> [EXERCISE] Within the material below, filter for lines that hold the word "zażądać".

> [TASK DATA]
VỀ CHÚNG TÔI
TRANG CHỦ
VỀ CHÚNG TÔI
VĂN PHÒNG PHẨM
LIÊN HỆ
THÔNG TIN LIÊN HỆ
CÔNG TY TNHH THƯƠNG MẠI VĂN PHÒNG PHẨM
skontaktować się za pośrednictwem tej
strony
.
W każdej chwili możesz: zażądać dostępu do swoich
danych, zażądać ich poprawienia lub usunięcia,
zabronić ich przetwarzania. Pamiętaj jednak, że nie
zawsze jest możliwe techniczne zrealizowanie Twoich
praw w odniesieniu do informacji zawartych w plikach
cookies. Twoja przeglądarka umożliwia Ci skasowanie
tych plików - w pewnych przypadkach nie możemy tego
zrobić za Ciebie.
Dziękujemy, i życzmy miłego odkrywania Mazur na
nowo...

--

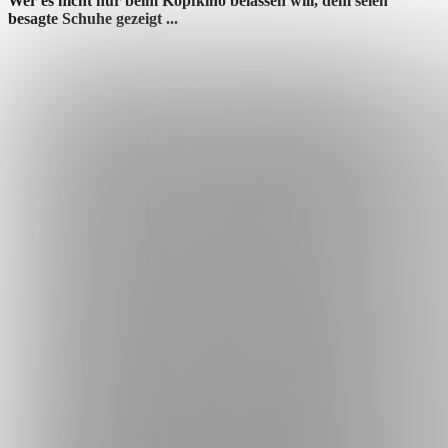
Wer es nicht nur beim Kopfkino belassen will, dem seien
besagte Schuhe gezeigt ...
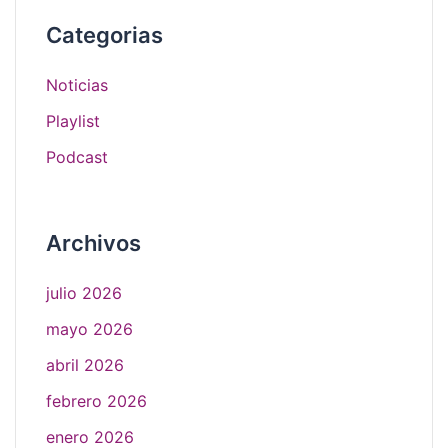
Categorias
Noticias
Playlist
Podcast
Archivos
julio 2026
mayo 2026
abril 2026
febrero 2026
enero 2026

> [TASK RESPONSE]
W każdej chwili możesz: zażądać dostępu do swoich
danych, zażądać ich poprawienia lub usunięcia,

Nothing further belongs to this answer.